In another part of the country, Reyna, 41, had already taken out loans from dozens of P2P lenders – licensed and otherwise.

The online travel agent from Makassar, South Sulawesi, said that she and her husband were initially making enough to meet their daily expenses. But then in 2019, Reyna’s business partner ducked out of a deal, forcing her to pay back the vendors they had been cooperating with.

To finance this, Reyna started taking out loans from licensed lenders. But due to their steep administrative fees, she was forced to take out even more loans from other lenders to cover her initial costs.

Until recently, she had racked up nearly 100 million rupiah in debt to various P2P lenders. “Their interest rates are too high, but then asking for an extension to pay back the loans also bears additional costs,” Reyna told the Jakarta Post.

She said that she currently had no other choice but to ignore the debt collectors incessantly hounding her as she looks to pay back her loans step by step.

In response to growing complaints about rampant illegal P2P lending, President Joko “Jokowi” Widodo ordered a moratorium on new P2P lending licences.

Following a Cabinet meeting on October 15, information minister Johnny G Plate also said that the Financial Services Authority (OJK) would impose a similar ban on new licences for P2P lending information systems.

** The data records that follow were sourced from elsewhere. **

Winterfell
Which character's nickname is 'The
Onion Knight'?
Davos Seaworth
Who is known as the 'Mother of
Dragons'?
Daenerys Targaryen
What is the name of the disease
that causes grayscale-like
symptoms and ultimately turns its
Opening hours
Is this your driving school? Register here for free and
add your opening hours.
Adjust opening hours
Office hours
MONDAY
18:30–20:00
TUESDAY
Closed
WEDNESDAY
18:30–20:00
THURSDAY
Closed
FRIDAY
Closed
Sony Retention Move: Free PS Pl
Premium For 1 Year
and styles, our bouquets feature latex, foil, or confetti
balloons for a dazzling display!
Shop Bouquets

According to the ministry, the government blocked 4,874 social media accounts belonging to unlicensed P2P lenders between 2018 and October 15, with more than a quarter of this number blocked this year alone.

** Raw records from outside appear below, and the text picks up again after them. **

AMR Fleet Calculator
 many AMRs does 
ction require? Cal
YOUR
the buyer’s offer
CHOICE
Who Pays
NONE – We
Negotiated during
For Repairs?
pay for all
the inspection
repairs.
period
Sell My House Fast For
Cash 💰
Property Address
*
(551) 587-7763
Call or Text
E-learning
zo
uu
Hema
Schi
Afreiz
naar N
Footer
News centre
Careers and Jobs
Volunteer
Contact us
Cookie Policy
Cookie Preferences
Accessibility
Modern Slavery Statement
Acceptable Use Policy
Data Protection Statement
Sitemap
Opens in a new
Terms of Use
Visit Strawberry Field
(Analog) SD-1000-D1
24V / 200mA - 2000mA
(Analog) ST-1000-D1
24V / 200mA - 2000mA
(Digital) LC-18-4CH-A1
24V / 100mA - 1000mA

The OJK itself has backed a previous recommendation for debt-ridden customers to stop paying back their loans and the incurred interest that they owe to illegal online lenders, in spite of the potential risks involved.

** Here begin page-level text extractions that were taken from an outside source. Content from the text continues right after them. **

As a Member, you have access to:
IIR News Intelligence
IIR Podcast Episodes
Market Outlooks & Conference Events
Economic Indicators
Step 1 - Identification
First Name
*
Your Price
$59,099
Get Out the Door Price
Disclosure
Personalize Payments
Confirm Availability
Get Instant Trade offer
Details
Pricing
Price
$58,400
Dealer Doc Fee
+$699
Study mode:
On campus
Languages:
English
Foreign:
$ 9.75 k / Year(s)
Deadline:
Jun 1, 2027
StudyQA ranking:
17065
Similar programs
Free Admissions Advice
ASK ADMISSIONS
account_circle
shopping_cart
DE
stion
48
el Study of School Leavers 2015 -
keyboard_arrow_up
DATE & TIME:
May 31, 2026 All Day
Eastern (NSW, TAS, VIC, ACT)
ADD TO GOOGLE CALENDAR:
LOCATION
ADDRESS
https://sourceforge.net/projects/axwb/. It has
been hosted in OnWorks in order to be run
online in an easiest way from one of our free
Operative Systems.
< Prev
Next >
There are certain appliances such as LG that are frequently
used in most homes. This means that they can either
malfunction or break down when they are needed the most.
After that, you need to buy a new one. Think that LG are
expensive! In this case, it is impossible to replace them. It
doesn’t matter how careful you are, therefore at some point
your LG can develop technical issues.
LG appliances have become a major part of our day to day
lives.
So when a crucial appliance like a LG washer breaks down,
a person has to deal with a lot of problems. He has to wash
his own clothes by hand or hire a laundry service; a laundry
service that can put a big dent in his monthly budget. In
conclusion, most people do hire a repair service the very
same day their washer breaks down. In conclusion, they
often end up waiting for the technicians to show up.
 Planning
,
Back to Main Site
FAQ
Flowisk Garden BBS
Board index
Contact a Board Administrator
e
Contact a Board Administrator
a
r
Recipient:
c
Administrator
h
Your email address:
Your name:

Tongam Lumban Tobing, the head of the OJK’s investment watch task force, said that reneging on a loan contract with an illegal P2P lender was legally justifiable.

“From the standpoint of criminal law, illegal lenders [can be] charged with extortion as stipulated in Article 368 of the Criminal Code, … as well as violations under the ITE [Electronic Information and Transactions] and Consumer Protection Laws,” he told KompasTV on October 24. “There’s no need to pay because the [transaction] is legally void.”

Meanwhile, the police have also stepped up raids on the offices of unlicensed P2P lenders and their debt collectors in the Greater Jakarta area and elsewhere in the country.

Coordinating Minister for Politics, Legal and Security Affairs Mahfud MD said at the weekend that the government would punish any unlicensed P2P lenders if their actions amounted to a criminal offence.

He urged victims of illegal online lenders or debt collectors to report their cases to the police.

“We want people to be brave enough to report such instances to the police so they can get the protection they need,” Mahfud said, as quoted by kompas.com.

In response to the recent controversy, Indonesian Fintech Lenders Association (AFPI) chairman Adrian Gunadi said that the group had also taken strict measures against unlicensed lenders, including by lowering interest rates.

“We’ve conducted an [internal] review and agreed that we will lower our interest rates by more than 50 per cent [or no more than 0.4 per cent per day], so that P2P lending can become more accessible and the public will be able to distinguish between unlicensed and licensed lenders,” Adrian said in a press conference on October 22.

The organisation was also “fully” cooperating with the authorities to crack down on illegal lenders and moved to reprimand and even suspend members serving these platforms, another association member said on October 25.

A number of borrowers are also preparing a civil lawsuit against the president, the information ministry, the House of Representatives and the OJK as they demand comprehensive rules to prevent similar incidents from recurring.

The Jakarta Legal Aid Institute’s (LBH Jakarta) Jeanny Sirait said that the plaintiffs, who wish to remain anonymous until they have formally filed their lawsuit at the Central Jakarta District Court in the coming weeks, believe a legal challenge is required to push the needle.

“We need it, even licensed [lenders] still have problems like high interest rates and administrative fees or a lack of monitoring,” Jeanny told the Jakarta Post on October 23.